Meredith could feel the other woman’s every breath and every drip of panic. This had to be Sara, which meant they’d arrived too late.

“Garrett.” Tension held the woman’s jaw tight as she spoke.

Meredith could tell the difference between the brothers. It was more than an issue of hairstyle. The distinctions ranged from the cadence of their steps to the subtle shades in their facial expressions. If Meredith knew, Sara knew. You couldn’t love a man and not know. She was using Garrett’s name for a reason, whatever it was.

“What do you want?” Jeremy took a step away from Meredith, but his gun didn’t leave his side.

“Put your weapons on the floor. All of them.” The man pointed his gun at Meredith. “And just who are you?”

When she tried to move forward, Jeremy put out his arm and signaled for her to stay still. “She stays with me. She’s not involved in this.”

“Then you shouldn’t have brought her with you. Your mistake.” The man braced his legs apart and shifted the gun until it aimed at Meredith’s heart. “What’s your name, and no games. Tell me what I want to know or Sara Paulson dies.”

The shock of hearing Sara’s full name for the first time broke Meredith out of her stunned silence. Fear rumbled through every part of her body. Her legs shook hard enough to knock her over. It took all her concentration to hold still. “Meredith.”

“Hill, if you care about Meredith or Sara here, you’ll dump those weapons now. I won’t tell you again. Not when I have all these bullets with your name on them.”

“Screw you.”

“Since you know how to follow orders, I have to assume you don’t think I’m serious.” The attacker took an exaggerated sniff of Sara’s hair. “Should I hurt one of these lovely ladies as proof? Maybe you’re the type who prefers that sort of thing.”

Jeremy stood there for another few seconds before his hand moved to the band on his arm. Bending his knees, he dropped two guns on the floor. “Now we can talk.”

“Slide them over here.”

“No.”

“Maybe you need to learn the hard way.” The man smiled as he tightened his arm and tipped Sara’s head back. His mouth hovered right over her ear and their cheeks touched.

“Stop.” One gun, then the other skidded across the cement toward the attacker but out of grabbing range.

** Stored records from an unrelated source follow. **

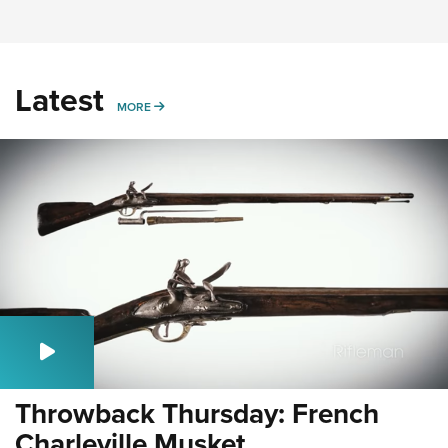
Latest
MORE
MORE
Throwback Thursday: French
Charleville Musket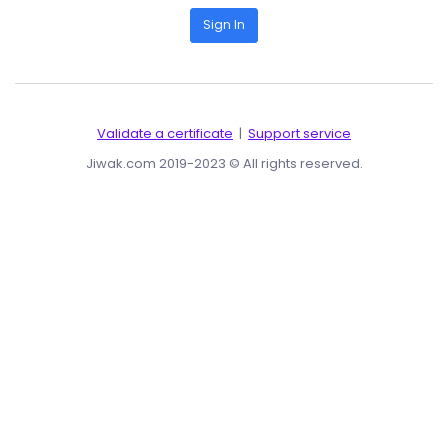
Sign In
Validate a certificate
|
Support service
Jiwak.com 2019-2023 © All rights reserved.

“Nice try, but I’ll take the one at your ankle and everything else you have on you.”

“Garrett.” The plea for help was clear from the wobble in Sara’s voice.

Her hands shook and her eyes mirrored the fear clogging Meredith’s throat, threatening to choke her. She had no idea how Sara kept on her feet.

“Satisfied?” Jeremy asked as he dumped a small gun and two knives to the floor.

“Now the shirt. Untuck. Let me see your skin.”

“I’m not into that.”

“You would be just the type to tape a weapon to your bare chest. I’m not taking any chances.”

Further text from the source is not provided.